Reviewing HRT and ensuring progesterone protection
If the uterus remains in place, combined regimens that include progesterone alongside oestrogen usually protect the lining. Patients should not stop or change HRT without medical advice; instead request a review to confirm the most suitable formulation.
Ongoing medication reviews, including tamoxifen
Drugs with oestrogen‑like effects can influence recurrence. A medication review helps clinicians weigh benefits and risks and arrange closer surveillance if needed.
Report any new bleeding promptly and ensure tamoxifen exposure is discussed at each review so clinicians can plan appropriate monitoring.
Prevention is part of long‑term care: addressing weight, medicines and HRT, and keeping scheduled checks, lowers the chance of recurrence.
Conclusion
Conclusion
When bleeding differs from a person’s normal pattern, it is sensible to seek prompt assessment. Abnormal bleeding is the key change that usually leads to investigation for endometrial hyperplasia.
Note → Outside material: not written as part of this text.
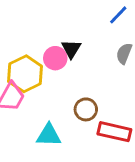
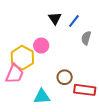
blue line: (118, 15) -> (74, 21), moved
black triangle: (71, 49) -> (55, 18), moved

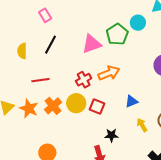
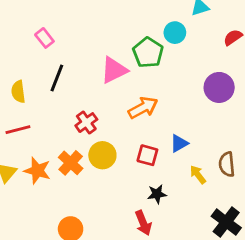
red line: (40, 80) -> (18, 130), moved
red cross: (84, 80) -> (86, 123), moved
red square: (97, 106) -> (147, 155), moved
The practical pathway is simple: recognise changes, contact a GP, attend tests and use biopsy results to guide next steps. This approach helps clinicians decide between medical care and surgery.
Endometrial hyperplasia is not the same as cancer, but the type found matters. Non‑atypical change often responds well to progesterone‑based treatment such as Mirena®, while atypical findings need earlier specialist planning.
Follow-up checks confirm the lining has returned to normal and catch any return early. Most people have effective options and clear next steps, so if unusual bleeding returns they should seek medical review rather than self‑manage.